Da qui deriva il confronto serrato sui sistemi elettorali. La novità degli ultimi due decenni della vita pubblica italiana è quella della scelta di sistemi che permettono ai cittadini non solo di definire la composizione degli organi rappresentativi, ma di scegliere anche la maggioranza e quindi il Governo. Sistemi, dunque, che cercano di costruire una continuità tra il voto del corpo elettorale, la maggioranza parlamentare e il governo del Paese. E' un valore importante, una conquista rispetto alla quale non si deve a mio avviso tornare indietro. E' una acquisizione che non contrasta con l'attuale situazione, dove il livello e l'importanza delle decisioni da prendere hanno indotto ad ampliare il sostegno parlamentare dell'azione di Governo; di un Governo tecnico che ha un orizzonte temporale chiaramente limitato e strettamente legato alle misure che dovrà adottare. Accanto agli strumenti della democrazia rappresentativa vi sono quelli della democrazia diretta.

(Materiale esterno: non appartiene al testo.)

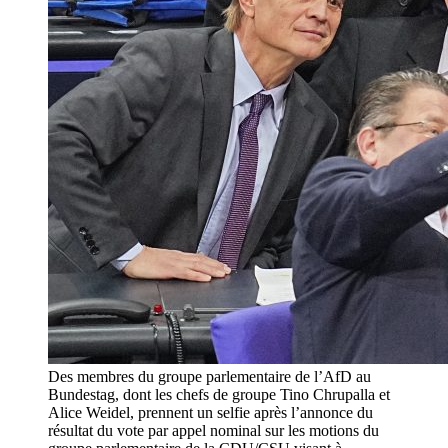
Des membres du groupe parlementaire de l’AfD au
Bundestag, dont les chefs de groupe Tino Chrupalla et
Alice Weidel, prennent un selfie après l’annonce du
résultat du vote par appel nominal sur les motions du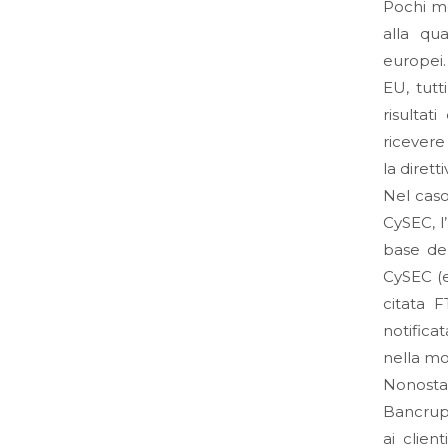
Pochi me
alla qu
europei.
EU, tutt
risultat
ricevere
la dirett
Nel caso
CySEC, l
base del
CySEC (e
citata F
notifica
nella mod
Nonostan
Bancrupc
ai clien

Penso innanzitutto al referendum, un istituto che dopo una stagione di declino e di ricorso eccessivo, ha ritrovato recentemente una sua forza nella volontà popolare di imporre all'agenda politica questioni che spesso attraversano gli schieramenti partitici. Cari amici, Le istituzioni devono essere di esempio: esempio di chiarezza, sobrietà, trasparenza. Sono questi i requisiti che migliorano il rapporto tra il cittadino e lo Stato. Sono patrimonio di tutto il Paese, non soltanto di alcuni e sono il perno della democrazia. Una democrazia sana che va difesa ad ogni livello istituzionale e sopra ogni cosa. Il rapporto tra cittadini e istituzioni democratiche rischia di perdere credibilità ogni qualvolta un rappresentante dei cittadini si allontana dallo schieramento politico dal quale è stato eletto per approdare ad un altro.

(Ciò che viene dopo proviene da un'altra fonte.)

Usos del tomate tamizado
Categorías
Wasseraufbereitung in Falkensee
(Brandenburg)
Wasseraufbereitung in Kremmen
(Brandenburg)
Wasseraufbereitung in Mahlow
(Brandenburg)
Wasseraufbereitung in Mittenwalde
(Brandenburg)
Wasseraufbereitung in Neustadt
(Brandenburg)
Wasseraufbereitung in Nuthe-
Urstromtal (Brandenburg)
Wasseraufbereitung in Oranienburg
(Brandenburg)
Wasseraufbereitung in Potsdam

Oggi più che mai, con il sistema bipolare, il legame tra elettore ed eletto è più forte rispetto al passato, perché è ancorato ad un progetto di governo nazionale e locale ben definito, sia nei programmi che nelle identità politiche. Per concludere, consentitemi una riflessione personale sul delicato momento che la nostra Nazione sta attraversando, nel quale le Istituzioni sono chiamate ad un ruolo di grande responsabilità. Esse devono sapere garantire, all'interno dei loro ambiti e tra diversi livelli istituzionali, la piena coesione nell'assunzione di scelte delicate. Sono decisione che giustificano l'eccezionale ricorso oggi ad un governo tecnico di programma.

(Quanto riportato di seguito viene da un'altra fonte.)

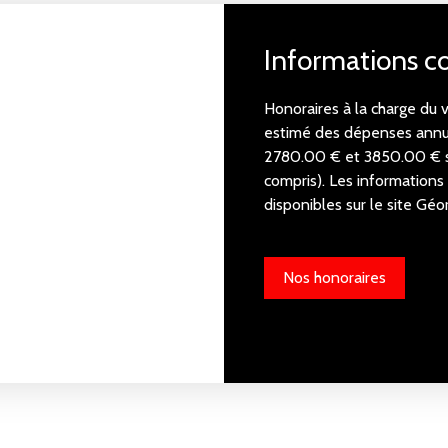
Informations 
Honoraires à la charge du 
estimé des dépenses annue
2780.00 € et 3850.00 € s
compris). Les informations
disponibles sur le site Géor
Nos honoraires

Occorre agire oltre gli steccati, oltre le logiche di schieramento, oltre le inutili strumentalizzazioni destinate soltanto a danneggiare l'interesse dei cittadini. Se sapremo farlo ed avremo dato prova quindi di quella grande responsabilità che la situazione economica del Paese ci richiede, avremo sicuramente contribuito a rafforzare il rapporto tra cittadino e istituzioni. Avremo così dimostrato come le istituzioni sappiano essere all'altezza di affrontare momenti e scelte coraggiose nell'interesse superiore del Paese.